La jurisprudence rotale est pratiquement unanime quant à la nécessité de la gravité de l'anomalie, même si les juges ne sont pas toujours d'accord dans les cas concret sur le degré de gravité de l'anomalie. Elle s'accorde également que l'incapacité à assumer, résultant d'une anomalie psychique, doit affecter une obligation essentielle du mariage; mais elle diverge quant à savoir exactement quelles sont les obligations essentielles.
Théoriquement parlant, personne ne conteste que l'anomalie doit être grave. L'énoncé même du canon 1095 ne laisse d'ailleurs planer aucun doute à ce sujet. Le législateur lui-même a voulu donner une interprétation authentique dans ses allocutions à la Rote en 1987 et 1988: "une véritable incapacité ne s'avère qu'en présence d'une grave forme d'anomalie qui, quelle qu'en soit la définition, doit atteindre substantiellement la capacité de comprendre ou de vouloir du contractant" (AAS 79 (1987), p. 1457); et l'année suivante:"compte tenu que seules les formes les plus graves de psychopathologie parviennent à atteindre la liberté substantielle de la personne" (AAS 80 (1988), p. 1182).
Autrement dit, l'anomalie doit se rapporter aux aspects essentiels du don conjugal et non à ses aspects purement incidents ou accidentels, et moins encore aux autres aspects de la vie humaine. Cela relève du bon sens. Puisque la jurisprudence rotale n'a cependant pas atteint une suffisante convergence quant à la détermination de ces obligations essentielles, je m'en tiendrais à ce qui me semble l'opinion prédominante.
Les obligations essentielles du mariage sont les obligations si fondamentalement liées à l'essence du mariage qu'à défaut de capacité de les comprendre ou de les assumer, il devient absolument impossible de constituer le mariage ou de le faire exister.
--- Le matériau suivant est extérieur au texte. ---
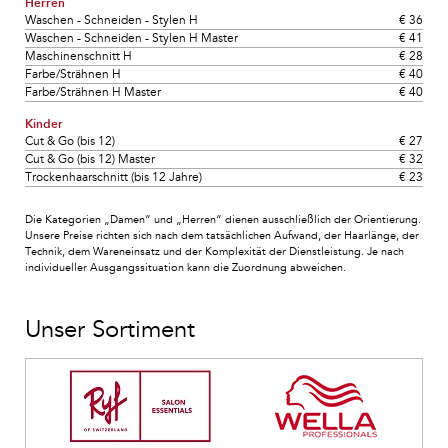
Herren
Waschen - Schneiden - Stylen H
€ 36
Waschen - Schneiden - Stylen H Master
€ 41
Maschinenschnitt H
€ 28
Farbe/Strähnen H
€ 40
Farbe/Strähnen H Master
€ 40
Kinder
Cut & Go (bis 12)
€ 27
Cut & Go (bis 12) Master
€ 32
Trockenhaarschnitt (bis 12 Jahre)
€ 23
Die Kategorien „Damen“ und „Herren“ dienen ausschließlich der Orientierung.
Unsere Preise richten sich nach dem tatsächlichen Aufwand, der Haarlänge, der
Technik, dem Wareneinsatz und der Komplexität der Dienstleistung. Je nach
individueller Ausgangssituation kann die Zuordnung abweichen.
Unser Sortiment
En premier lieu, telles sont évidemment les obligations découlant des tria bona augustiniens, l'exclusivité, la procréativité et la fidélité, qui, depuis toujours, ont été essentiellement caractéristiques du mariage qui ne peut exister sans l'acceptation de ce que ces trois biens impliquent nécessairement, ni sans la capacité de les comprendre ou de les vivre dans leur contenu essentiel. Aussi, une sentence coram Pinto du 8 juillet dit à ce propos: "Il ne faut pas perdre de vue que ce n'est pas n'importe quel défaut qui suffit à déclarer nul le mariage; il doit être grave au point de rendre le contractant incapable de choisir librement et d'assumer les obligations essentielles des tria bona" [15]. De même, une sentence coram Pompedda du 3 juillet 1979 dit également: "Une quelconque défaut d'équilibre ou de maturité ne suffit pas pour produire la nullité du consentement matrimonial; il faut un défaut tel qu'il rende le contractant incapable de choisir librement ou d'assumer les obligations essentielles, concrètement les trois biens du mariage. Le mariage ne peut en effet être considéré comme le sommet de la maturité déjà atteinte, mais comme une étape dans le processus vers une pleine maturité" [16].
NOTES
[15] "Prae oculis habendum est non quemlibet defectum sufficere ad matrimonii nullitatem declarandam, sed tantum debere esse, qui contrahentem liberae electionis peragendae vel trium bonorum essentialia onera assumendi incapacem reddat" (SRRD, vol. 66, p. 501).
[16] "Non quivis defectus aequilibrii vel maturitatis sufficit ad inducendam matrimonialis consensus nullitatem : istam inducere tantummodo valet defectus talis qui contrahentem efficiat incapacem liberae electionis vel adsumendi onera essentialia atque in specie tria connubii bona. Matrimonium scilicet haberi nequit culmen maturitatis acquisitae, sed potius gradus in processu ad pleniorem maturitatem acquirendam" (SRRD, vol. 71, p. 388).